An open letter demonstrating the support of nearly 250 public and union officials —including the incoming mayor, Bill de Blasio — certainly helped. And clearly, the rising opposition to and scrutiny of the Sexton vision was a crucial factor, putting the union in a position of strength with a seriously weakened employer.

But in some ways, the decision is consistent with Sexton’s desire to provide a model in higher education: the administration’s compromise with the union allowed them to take back control of the narrative and reclaim a leadership position, arguing that the agreement will “sustain and enhance NYU’s academic competitiveness.”

With the withdrawal of the NYU petition, the Brown precedent still stands — something that can and must be challenged by other organizing campaigns. This won’t be an easy fight, as we saw over the last decade: the use of the NLRB by the right wing as a political football in an increasingly rancorous partisan game has only increased since the Bush administration.

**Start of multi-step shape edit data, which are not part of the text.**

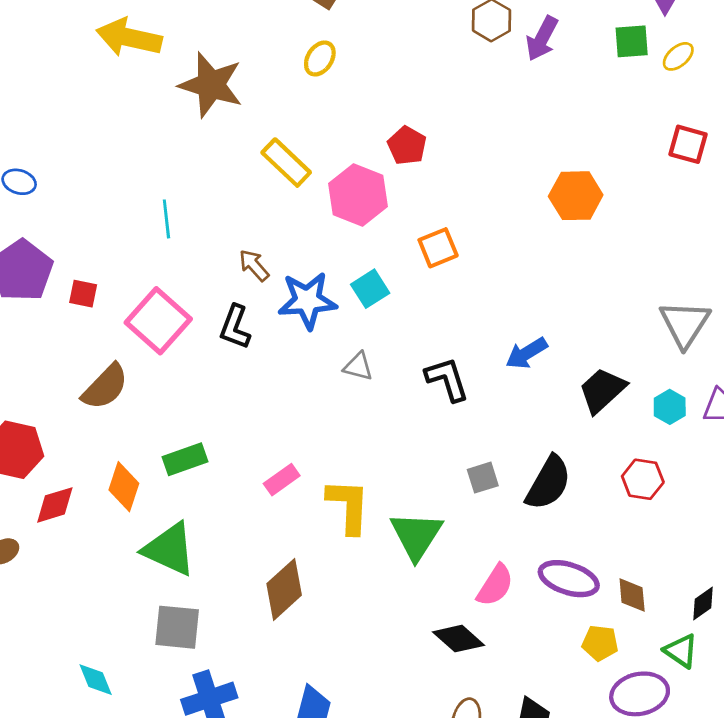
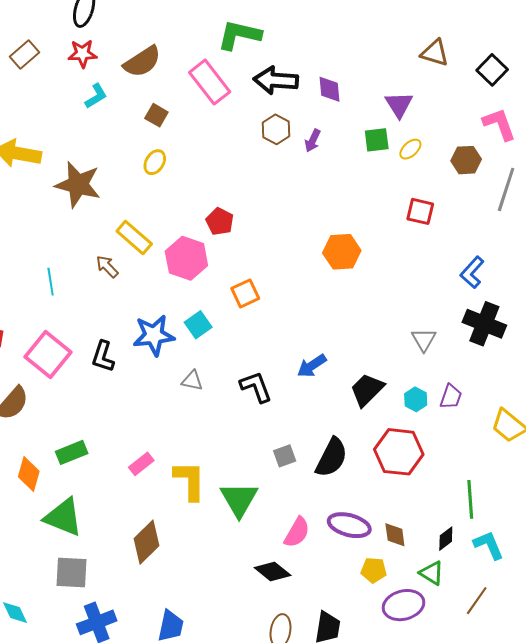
purple arrow: (542, 38) -> (313, 141), size x0.7
brown arrow: (254, 265) -> (107, 267), moved
gray triangle: (685, 324) -> (424, 340), size x0.7
red hexagon: (643, 479) -> (399, 452), size x1.6

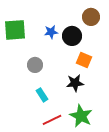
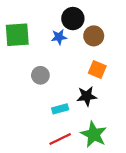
brown circle: (91, 17) -> (94, 36), moved
black circle: (72, 36) -> (73, 19), moved
cyan rectangle: (42, 95) -> (60, 109), moved, turned -72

But it is clear that even without an NLRB decision for NYU, this contract will serve as an important precedent, showing that this sort of agreement can be productive for organizing campaigns of graduate workers and faculty at private universities across the country. Messages of support from other campaigns have poured in, and already, activists involved in similar campaigns elsewhere are looking to our victory for inspiration, with one University of Chicago organizer telling Al Jazeera America that the NYU agreement has “put some options on the table that we haven’t even been able to imagine.”

One important lesson we should take away is this: It is impossible to separate graduate workers’ victory from a broader opposition to John Sexton’s vision for NYU — a vision of the university based on rising indebtedness, revenue-generation and relentless expansion. Our sustained organizing campaign over the last fifteen years has buoyed faculty organizing at NYU; in turn, their fight during the last few years created important conditions for the university’s concessions in our struggle. That solidarity can and should be replicated elsewhere, to ensure that if NYU is to serve as a model in higher education, that model includes a focus on affordability before expansion, a commitment to shared governance, and guarantees of fair labor practices.

Our victory has shown that opposition to the corporatization of higher education can be successful, if students and faculty commit to struggle over the long haul. For our part, NYU grad students will honor the stonecutters’ legacy on our campus — hopefully to lay the building blocks for a more just future for students and higher education workers at NYU and beyond.